At Melbourne 2006 she won gold for Scotland in the 200m and 400m freestyle and became a national heroine.

Now, just a few months short of her 29th birthday, the three-time Olympian is hungry for more. McCatchey, a graduate from Loughborough University, moved to Edinburgh two years ago and is combining her swimming with studies for a Masters degree in Performance Psychology.

Coached by Chris Jones at the Edinburgh University Club, she was troubled by a back injury during the Scottish team trials in April but her steely determination saw her make it into the squad. Now she’s ready again to prove that she is someone for the big stage.

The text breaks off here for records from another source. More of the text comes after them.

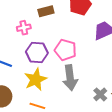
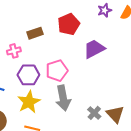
pink pentagon: (65, 50) -> (57, 71), turned -30

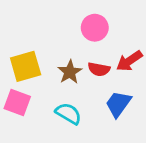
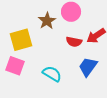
brown star: (70, 72) -> (47, 21), moved

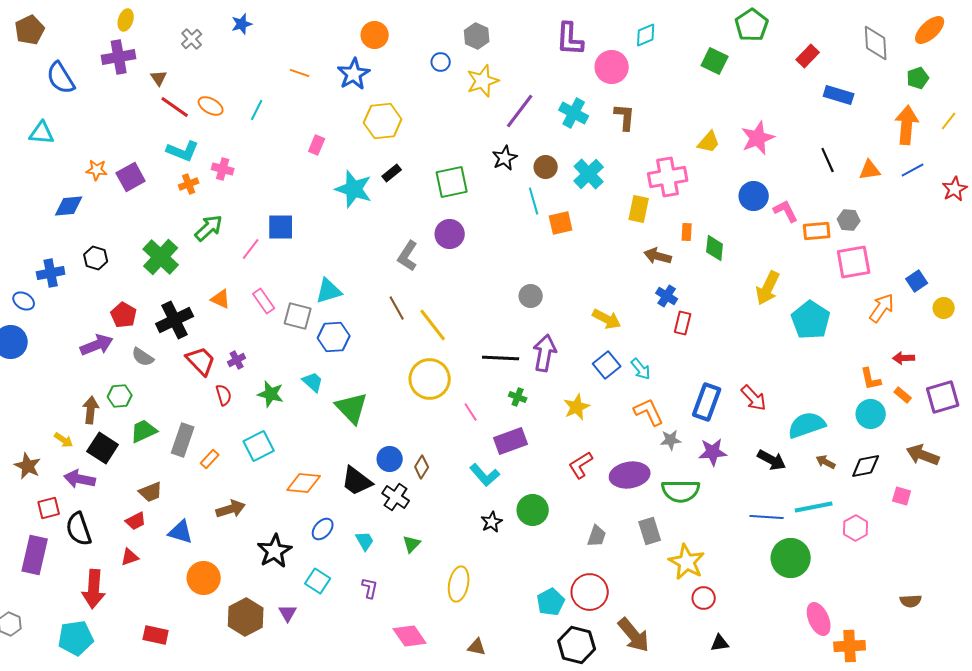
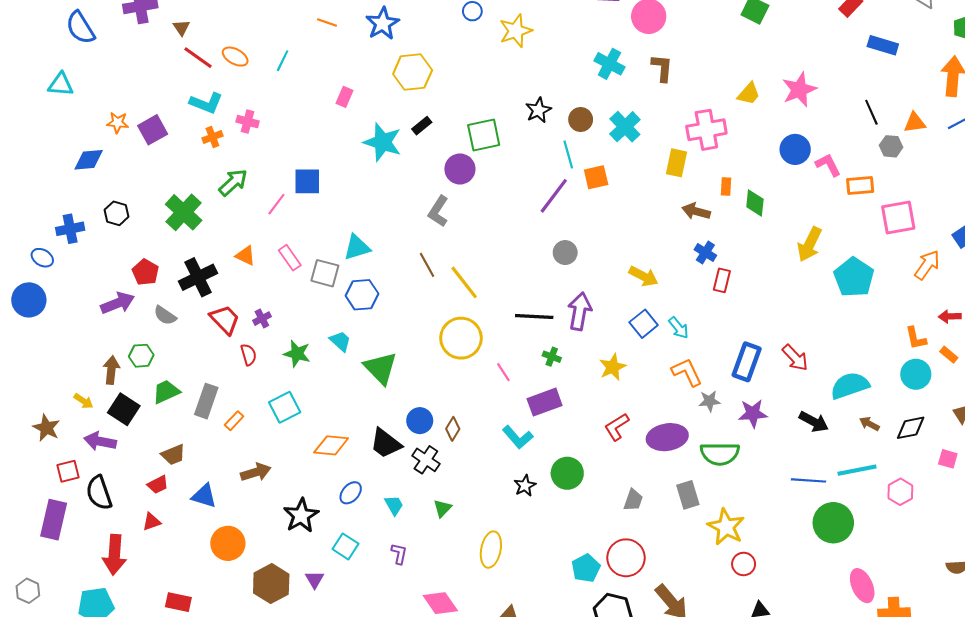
purple line: (520, 111) -> (554, 196), moved
gray hexagon: (849, 220) -> (891, 146), moved
purple circle: (450, 234) -> (460, 169), moved

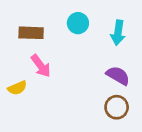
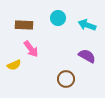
cyan arrow: (118, 33) -> (87, 25), turned 102
brown circle: (117, 107) -> (66, 79), moved

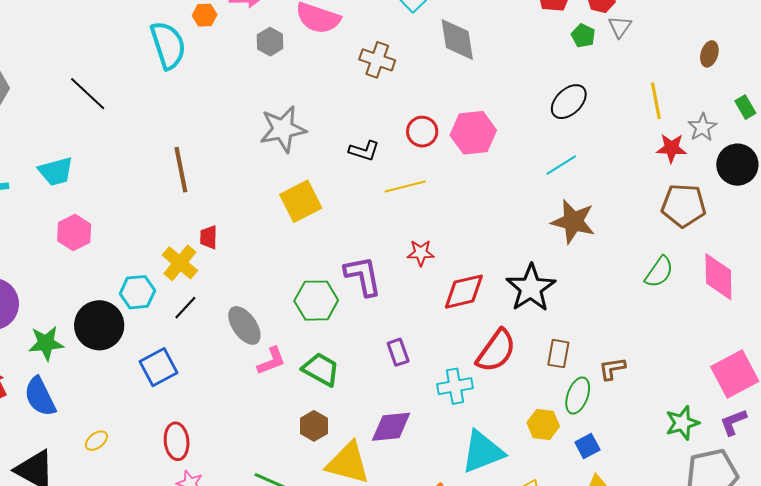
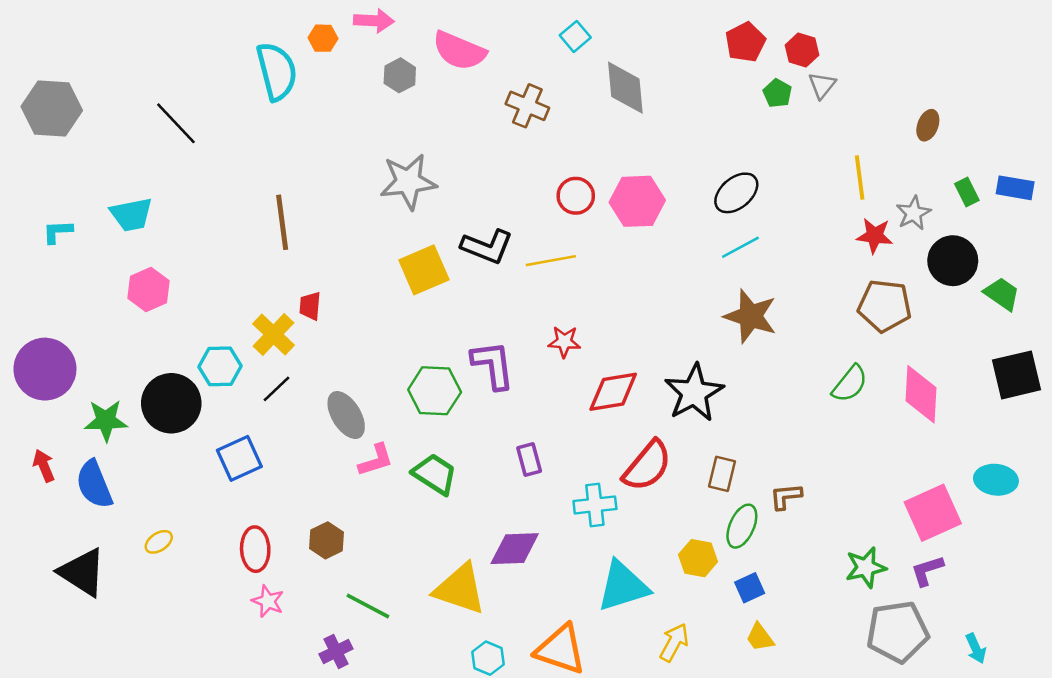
black ellipse: (569, 102) -> (736, 193), moved
black L-shape: (364, 151) -> (487, 247), moved, size x1.4
brown hexagon: (314, 426) -> (327, 540), moved

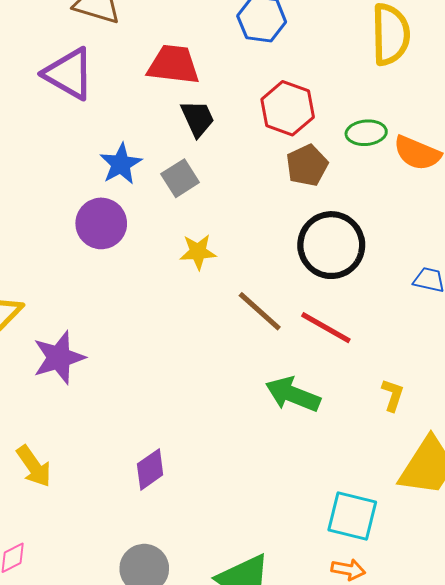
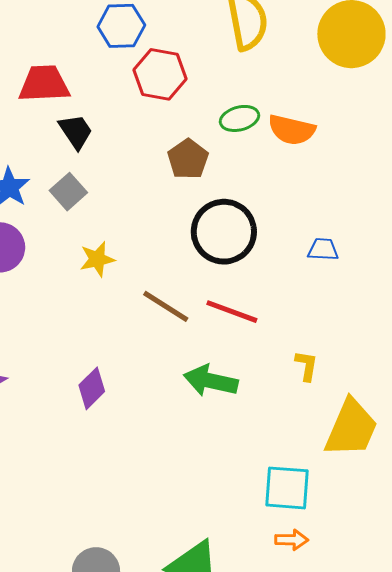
red hexagon: (288, 108) -> (160, 74), moved
purple diamond: (150, 469) -> (92, 388), moved

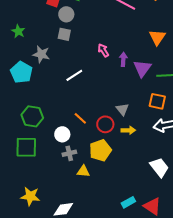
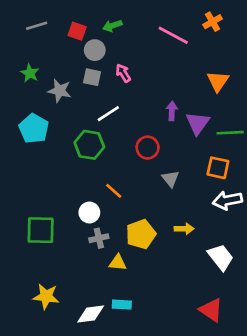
pink arrow: (103, 50) -> (123, 73), moved
gray star: (41, 54) -> (60, 91), moved
white line: (74, 75) -> (108, 114), moved
green hexagon: (32, 116) -> (89, 145), moved
red circle: (105, 124) -> (148, 148), moved
yellow arrow: (128, 130) -> (184, 229), moved
cyan rectangle: (128, 202) -> (122, 305), moved, turned 32

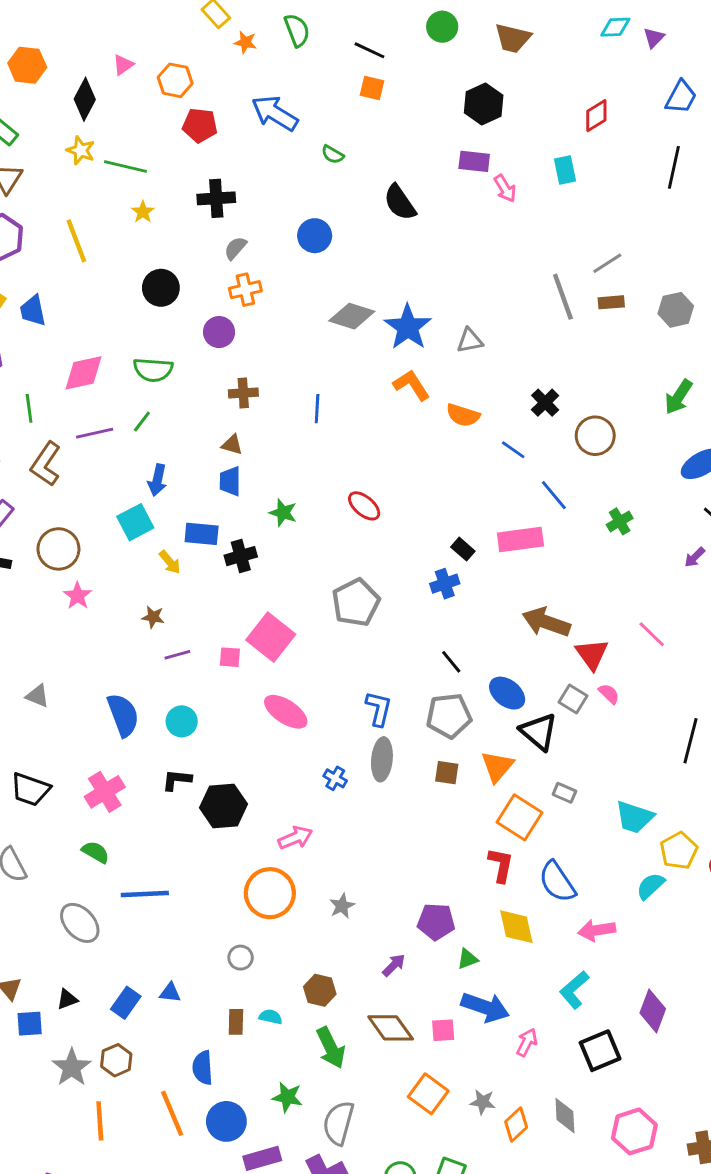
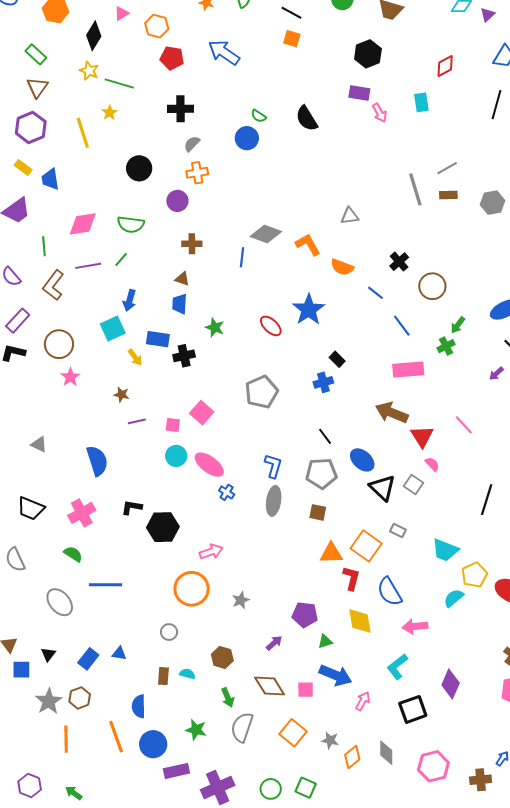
green semicircle: (333, 155) -> (259, 116), moved
yellow star: (143, 212) -> (110, 113), moved
gray diamond: (352, 316) -> (266, 234), moved
blue star: (408, 327) -> (309, 310), moved
green arrow: (679, 397) -> (458, 325), moved, size x0.7
pink rectangle: (520, 539) -> (408, 369), moved
pink square: (271, 637) -> (202, 413), size x0.7
gray square: (573, 699) -> (413, 484), moved
cyan circle: (182, 721) -> (176, 456), moved
orange triangle: (497, 766) -> (331, 553), moved, turned 45
blue cross: (335, 778) -> (227, 492), moved
black triangle: (67, 999) -> (48, 654), turned -35
green arrow: (331, 1048) -> (228, 697), size x0.7
gray semicircle: (339, 1123) -> (242, 727), moved

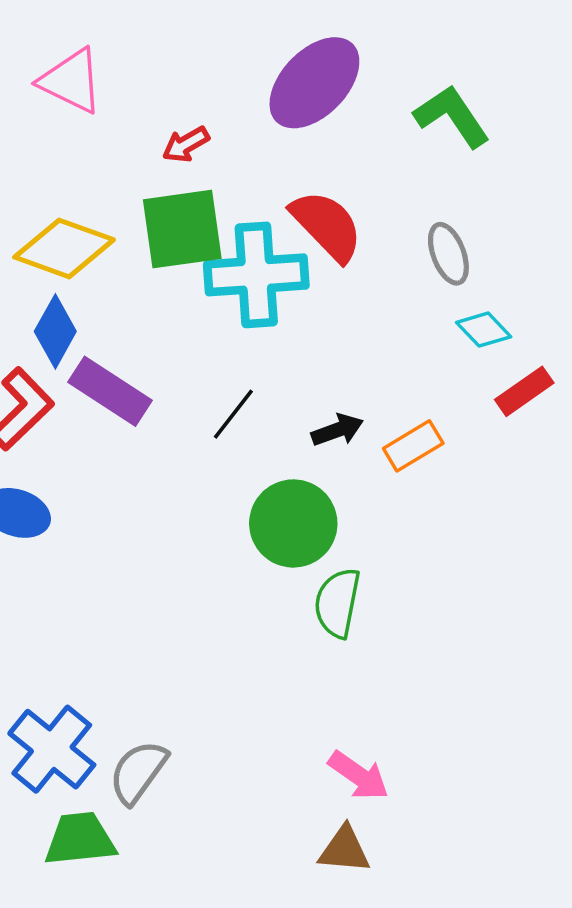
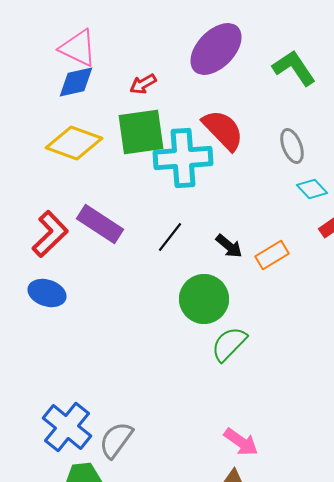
blue diamond: (55, 331) -> (76, 82), moved, turned 48
black arrow: (337, 430) -> (229, 246), turned 60
green semicircle: (337, 603) -> (229, 344), turned 33

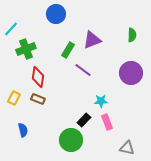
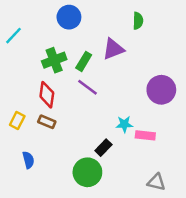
green semicircle: (132, 35) -> (138, 21), moved
green cross: (26, 49) -> (54, 60), moved
purple line: (83, 70) -> (87, 87), moved
pink rectangle: (107, 122) -> (145, 135), moved, turned -63

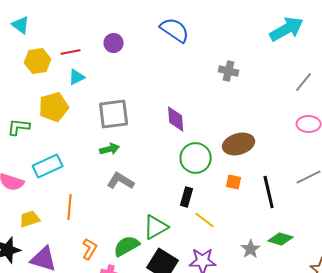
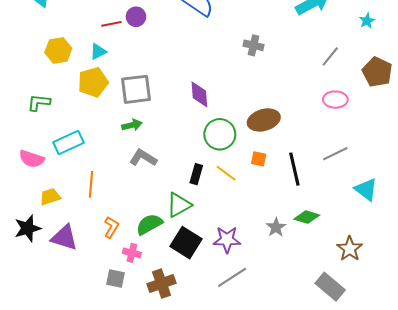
red line: (71, 52) -> (111, 24), moved
yellow hexagon: (38, 61) -> (58, 50), moved
yellow pentagon: (54, 107) -> (93, 82), moved
black rectangle: (187, 197) -> (196, 174), moved
yellow line: (205, 220) -> (226, 173), moved

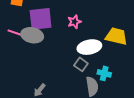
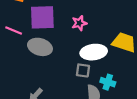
gray ellipse: (32, 35) -> (40, 47), moved
gray square: (81, 64) -> (83, 70), turned -32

“Getting into the team was the first goal – now I want to swim my best,” said the swimmer whose Uncle, Alan McClatchey, won a bronze medal for Britain at the 1976 Olympics in Montreal. “It’s going to be great competing at such a high level in front of a home crowd. I experienced it at the London Olympics and it was brilliant.”

The swimming events take place at the Tollcross International Centre in Glasgow and the other Edinburgh University swimmers in the team are Richard Schafers, Calum Tait, Kieran McGuckin, Jack Thorpe, Craig Rodgie, Corrie Scott, Kathryn Johnstone and Andrea Strachan.

Warrender has the three Craigs – Benson, Hamilton and McNally – plus Dan Wallace and Lewis Smith, who won a silver medal in the 4x200m freestyle relay at the Games in Delhi four years ago.

McNally will be one of the Team Scotland medal contenders in the backstroke, while Benson, who has had a tough time since qualifying for the London 2012 Olympics as a 17-year-old, could make his mark in the 100m breaststroke.

Benson suffered a real downer last summer when he failed to make Team GB for the World Championships. But Scotland is awash with world-class men’s breaststroke specialists and he showed his gritty determination by making the team on his final chance at the British Championships in April. Having cleared that hurdle, he has the talent and the will to win that could push him to a medal.

Wallace has been based in Florida for the past few years and made his breakthrough last year when he swam in the World Championships in Barcelona. On his Team GB debut he broke the Scottish record in the 400m individual medley with a time of 4:10.35.

The 21-year-old from North Berwick has qualified for his first Games in the 400m freestyle and the medleys.

“The Games are going to be exciting for me and exciting for Scotland,” said Wallace, who doesn’t just want to be a part of Scotland’s sporting highlight of the year.”

The poster boy of Glasgow 2014 is the home city swimmer Michael Jamieson, the 200m breaststroke star who has strong Edinburgh connections.

His first club was the City of Glasgow based at the Tollcross Pool but he then moved to join the City of Edinburgh scheme based at the Royal Commonwealth Pool and he stayed there until it folded after the 2008 Olympic Games.

Now based in Bath, the London 2012 silver medallist competes for Edinburgh University whenever he is in Scotland.

“It’s going to be amazing competing in a Commonwealth Games in the same pool where it all started for me,” he said.

“It is a once in a lifetime opportunity and I can’t wait. But it’s not going to be easy. Scotland and England have world-class breaststrokers.”